Saved entries
——————

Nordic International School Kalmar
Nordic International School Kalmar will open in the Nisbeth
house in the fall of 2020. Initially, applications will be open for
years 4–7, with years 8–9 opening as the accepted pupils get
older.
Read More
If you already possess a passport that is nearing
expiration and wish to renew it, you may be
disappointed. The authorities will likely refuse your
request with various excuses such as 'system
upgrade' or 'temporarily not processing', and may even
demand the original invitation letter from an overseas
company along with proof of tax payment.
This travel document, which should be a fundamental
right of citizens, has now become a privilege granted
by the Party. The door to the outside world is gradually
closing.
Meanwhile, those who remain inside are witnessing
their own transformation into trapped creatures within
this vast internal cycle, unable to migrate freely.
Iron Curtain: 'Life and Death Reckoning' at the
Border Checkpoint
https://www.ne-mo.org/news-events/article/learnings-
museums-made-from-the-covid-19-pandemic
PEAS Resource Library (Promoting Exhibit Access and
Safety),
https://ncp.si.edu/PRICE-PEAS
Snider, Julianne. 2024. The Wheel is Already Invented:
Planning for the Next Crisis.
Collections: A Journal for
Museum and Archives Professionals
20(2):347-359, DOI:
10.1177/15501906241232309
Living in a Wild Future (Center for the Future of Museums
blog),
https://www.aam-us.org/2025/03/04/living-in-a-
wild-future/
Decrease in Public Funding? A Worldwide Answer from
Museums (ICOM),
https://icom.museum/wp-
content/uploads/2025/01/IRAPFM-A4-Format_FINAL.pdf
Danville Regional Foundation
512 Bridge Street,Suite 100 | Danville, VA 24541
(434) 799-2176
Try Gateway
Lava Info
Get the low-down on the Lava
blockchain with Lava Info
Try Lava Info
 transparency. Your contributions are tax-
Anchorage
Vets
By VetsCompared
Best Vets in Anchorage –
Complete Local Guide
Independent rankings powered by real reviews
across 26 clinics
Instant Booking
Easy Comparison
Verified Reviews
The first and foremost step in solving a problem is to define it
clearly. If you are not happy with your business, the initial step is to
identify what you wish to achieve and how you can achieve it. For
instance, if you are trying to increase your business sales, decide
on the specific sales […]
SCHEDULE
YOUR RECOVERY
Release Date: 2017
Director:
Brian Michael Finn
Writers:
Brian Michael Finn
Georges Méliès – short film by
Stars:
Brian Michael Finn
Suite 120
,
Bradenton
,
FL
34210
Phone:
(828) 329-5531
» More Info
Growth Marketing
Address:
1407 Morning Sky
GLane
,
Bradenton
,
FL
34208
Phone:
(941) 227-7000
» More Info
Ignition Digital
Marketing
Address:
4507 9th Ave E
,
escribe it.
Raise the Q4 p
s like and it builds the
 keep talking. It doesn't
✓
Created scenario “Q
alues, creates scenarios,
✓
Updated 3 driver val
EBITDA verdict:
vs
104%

——————

WHAT IS EXPECTED »
Repeat every entry word for word.

YOUR SOLUTION »
Nordic International School Kalmar
Nordic International School Kalmar will open in the Nisbeth
house in the fall of 2020. Initially, applications will be open for
years 4–7, with years 8–9 opening as the accepted pupils get
older.
Read More
If you already possess a passport that is nearing
expiration and wish to renew it, you may be
disappointed. The authorities will likely refuse your
request with various excuses such as 'system
upgrade' or 'temporarily not processing', and may even
demand the original invitation letter from an overseas
company along with proof of tax payment.
This travel document, which should be a fundamental
right of citizens, has now become a privilege granted
by the Party. The door to the outside world is gradually
closing.
Meanwhile, those who remain inside are witnessing
their own transformation into trapped creatures within
this vast internal cycle, unable to migrate freely.
Iron Curtain: 'Life and Death Reckoning' at the
Border Checkpoint
https://www.ne-mo.org/news-events/article/learnings-
museums-made-from-the-covid-19-pandemic
PEAS Resource Library (Promoting Exhibit Access and
Safety),
https://ncp.si.edu/PRICE-PEAS
Snider, Julianne. 2024. The Wheel is Already Invented:
Planning for the Next Crisis.
Collections: A Journal for
Museum and Archives Professionals
20(2):347-359, DOI:
10.1177/15501906241232309
Living in a Wild Future (Center for the Future of Museums
blog),
https://www.aam-us.org/2025/03/04/living-in-a-
wild-future/
Decrease in Public Funding? A Worldwide Answer from
Museums (ICOM),
https://icom.museum/wp-
content/uploads/2025/01/IRAPFM-A4-Format_FINAL.pdf
Danville Regional Foundation
512 Bridge Street,Suite 100 | Danville, VA 24541
(434) 799-2176
Try Gateway
Lava Info
Get the low-down on the Lava
blockchain with Lava Info
Try Lava Info
 transparency. Your contributions are tax-
Anchorage
Vets
By VetsCompared
Best Vets in Anchorage –
Complete Local Guide
Independent rankings powered by real reviews
across 26 clinics
Instant Booking
Easy Comparison
Verified Reviews
The first and foremost step in solving a problem is to define it
clearly. If you are not happy with your business, the initial step is to
identify what you wish to achieve and how you can achieve it. For
instance, if you are trying to increase your business sales, decide
on the specific sales […]
SCHEDULE
YOUR RECOVERY
Release Date: 2017
Director:
Brian Michael Finn
Writers:
Brian Michael Finn
Georges Méliès – short film by
Stars:
Brian Michael Finn
Suite 120
,
Bradenton
,
FL
34210
Phone:
(828) 329-5531
» More Info
Growth Marketing
Address:
1407 Morning Sky
GLane
,
Bradenton
,
FL
34208
Phone:
(941) 227-7000
» More Info
Ignition Digital
Marketing
Address:
4507 9th Ave E
,
escribe it.
Raise the Q4 p
s like and it builds the
 keep talking. It doesn't
✓
Created scenario “Q
alues, creates scenarios,
✓
Updated 3 driver val
EBITDA verdict:
vs
104%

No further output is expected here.